Archive for Saturday, September 27, 2008

Depravity bores on ‘Brothers’

September 27, 2008


One of the true guilty pleasures to arise out of last year's strike-shortened season, ABC's "Dirty Sexy Money" returns for a second helping on Oct. 1. To get fans and those who missed it up to speed, Soapnet will air the entire first season in a "Dirty Sexy Marathon" from 9 a.m. to 7 p.m., Saturday.

"Dirty" stars Peter Krause as the son of the lawyer to the Darling family who reluctantly assumes the position after his father's accidental death. This puts him in charge of a playpen of tycoons with no boundaries. Donald Sutherland shines as the Darling patriarch. The cast also includes William Baldwin and Jill Clayburgh.

Set in the gilded cages of Manhattan's moneyed class, "Dirty" makes no pretense at emotional realism.
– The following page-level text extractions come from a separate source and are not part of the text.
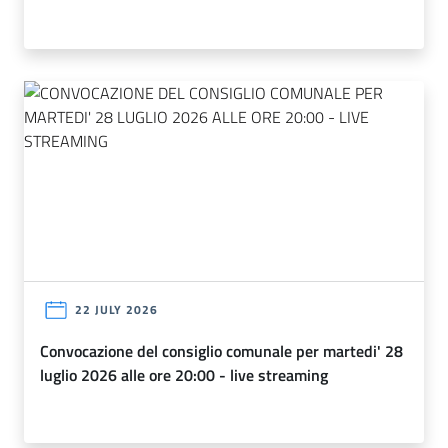
22 JULY 2026
convocazione del consiglio comunale per martedi' 28
luglio 2026 alle ore 20:00 - live streaming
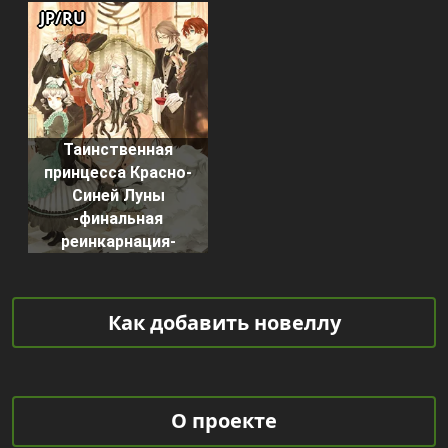
JP/RU
Таинственная
принцесса Красно-
Синей Луны
-финальная
реинкарнация-
Как добавить новеллу
О проекте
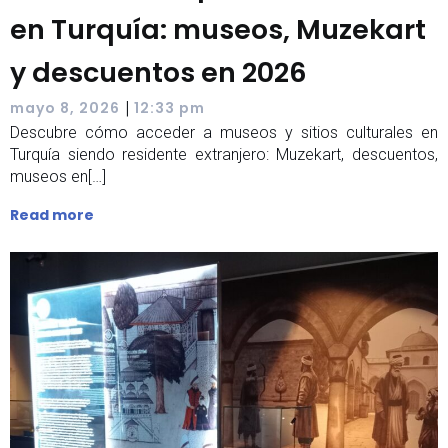
en Turquía: museos, Muzekart
y descuentos en 2026
|
mayo 8, 2026
12:33 pm
Descubre cómo acceder a museos y sitios culturales en
Turquía siendo residente extranjero: Muzekart, descuentos,
museos en[…]
Read more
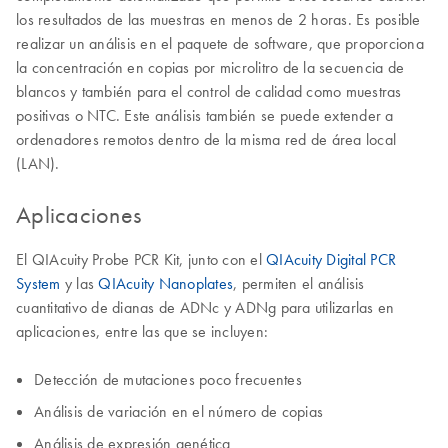
los resultados de las muestras en menos de 2 horas. Es posible
realizar un análisis en el paquete de software, que proporciona
la concentración en copias por microlitro de la secuencia de
blancos y también para el control de calidad como muestras
positivas o NTC. Este análisis también se puede extender a
ordenadores remotos dentro de la misma red de área local
(LAN).
Aplicaciones
El QIAcuity Probe PCR Kit, junto con el
QIAcuity Digital PCR
System
y las
QIAcuity Nanoplates
, permiten el análisis
cuantitativo de dianas de ADNc y ADNg para utilizarlas en
aplicaciones, entre las que se incluyen:
Detección de mutaciones poco frecuentes
Análisis de variación en el número de copias
Análisis de expresión genética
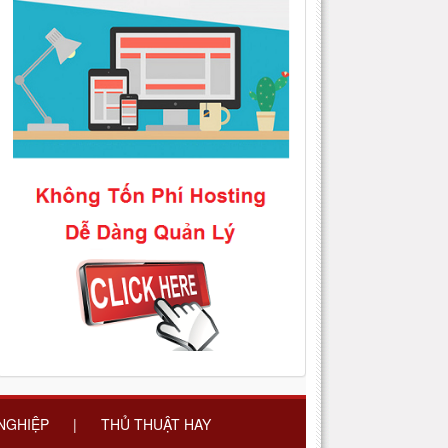
 NGHIỆP
|
THỦ THUẬT HAY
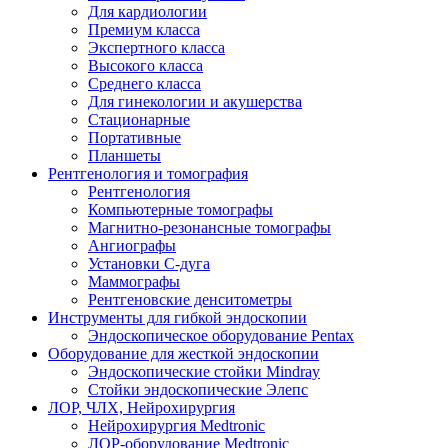
Для кардиологии
Премиум класса
Экспертного класса
Высокого класса
Среднего класса
Для гинекологии и акушерства
Стационарные
Портативные
Планшеты
Рентгенология и томография
Рентгенология
Компьютерные томографы
Магнитно-резонансные томографы
Ангиографы
Установки С-дуга
Маммографы
Рентгеновские денситометры
Инструменты для гибкой эндоскопии
Эндоскопическое оборудование Pentax
Оборудование для жесткой эндоскопии
Эндоскопические стойки Mindray
Стойки эндоскопические Элепс
ЛОР, ЧЛХ, Нейрохирургия
Нейрохирургия Medtronic
ЛОР-оборудование Medtronic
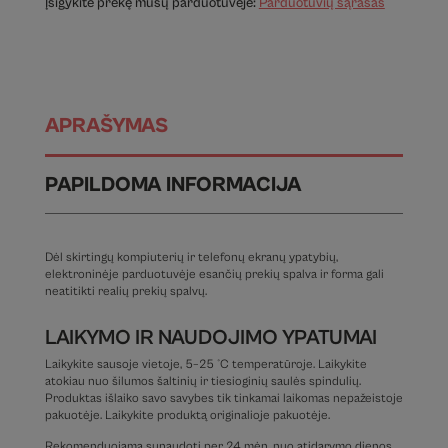
Įsigykite prekę mūsų parduotuvėje:
Parduotuvių sąrašas
APRAŠYMAS
PAPILDOMA INFORMACIJA
Dėl skirtingų kompiuterių ir telefonų ekranų ypatybių,
elektroninėje parduotuvėje esančių prekių spalva ir forma gali
neatitikti realių prekių spalvų.
LAIKYMO IR NAUDOJIMO YPATUMAI
Laikykite sausoje vietoje, 5–25 °C temperatūroje. Laikykite
atokiau nuo šilumos šaltinių ir tiesioginių saulės spindulių.
Produktas išlaiko savo savybes tik tinkamai laikomas nepažeistoje
pakuotėje. Laikykite produktą originalioje pakuotėje.
Rekomenduojama sunaudoti per 24 mėn. nuo atidarymo dienos.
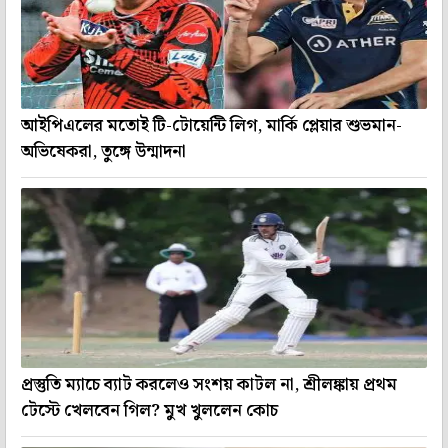
আইপিএলের মতোই টি-টোয়েন্টি লিগ, মার্কি প্লেয়ার শুভমান-
অভিষেকরা, তুঙ্গে উন্মাদনা
প্রস্তুতি ম্যাচে ব্যাট করলেও সংশয় কাটল না, শ্রীলঙ্কায় প্রথম
টেস্টে খেলবেন গিল? মুখ খুললেন কোচ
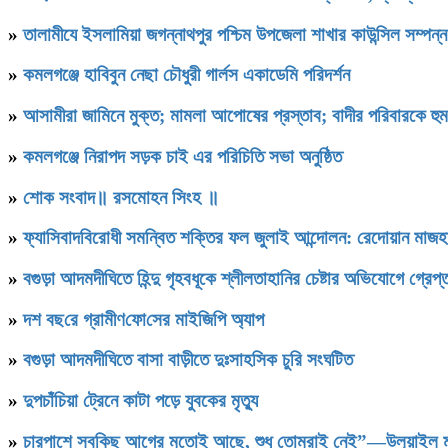
»
‎তালামীযে ইসলামিয়া জগন্নাথপুর পশ্চিম উপজেলা শাখার কাউন্সিল সম্পন্
»
কমলগঞ্জে হাবিবুন নেছা চৌধুরী গার্লস একাডেমি পরিদর্শন
»
আসামীরা জামিনে মুক্ত; মামলা আপোষের প্রস্তাব; বাদীর পরিবারকে হু
»
কমলগঞ্জে নিরাপদ সড়ক চাই এর পরিচিতি সভা অনুষ্ঠিত
»
শোক সংবাদ॥ রসমোহন সিংহ ॥
»
ফ্যাসিবাদবিরোধী সমন্বিত শক্তির ফল জুলাই আন্দোলন: রেদোয়ান মাজহ
»
বগুড়া আদমদীঘিতে হিন্দু গৃহবধূকে শ্লীলতাহানির চেষ্টার অভিযোগে গ্রেপ্
»
দশ বছ‌রে গ্রামীণ‌ফো‌সের মাইজিপি অ্যাপ
»
বগুড়া আদমদীঘিতে বাসা বাড়ীতে দুঃসাহসিক চুরি সংঘটিত
»
দুপচাঁচিয়া ট্রেনে কাটা পড়ে যুবকের মৃত্যু
»
চারপাশে সবকিছু আগের মতোই আছে, শুধু তোমরাই নেই”—উলুয়াইল মাদ্র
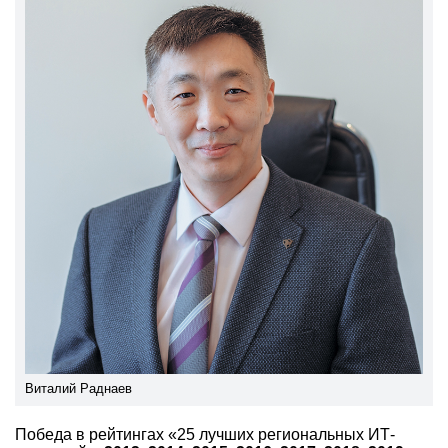
Виталий Раднаев
Победа в рейтингах «25 лучших региональных ИТ-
The same can't be said for ABC's other family drama "Brothers & Sisters" (9 p.m., Sunday, ABC), returning for a third season Sunday night.

Matriarch Nora Walker (Sally Field) presides over an expansive (and expanding) brood of Walker siblings, good-looking adults who, like the "Dirty" Darlings or the "Dallas" Ewings, just can't stay out of one another's lives or business.

The episode opens with a long and flowery voiceover of Sarah (Rachel Griffiths) reading a letter of recommendation to Kitty's (Calista Flockhart) adoption agency.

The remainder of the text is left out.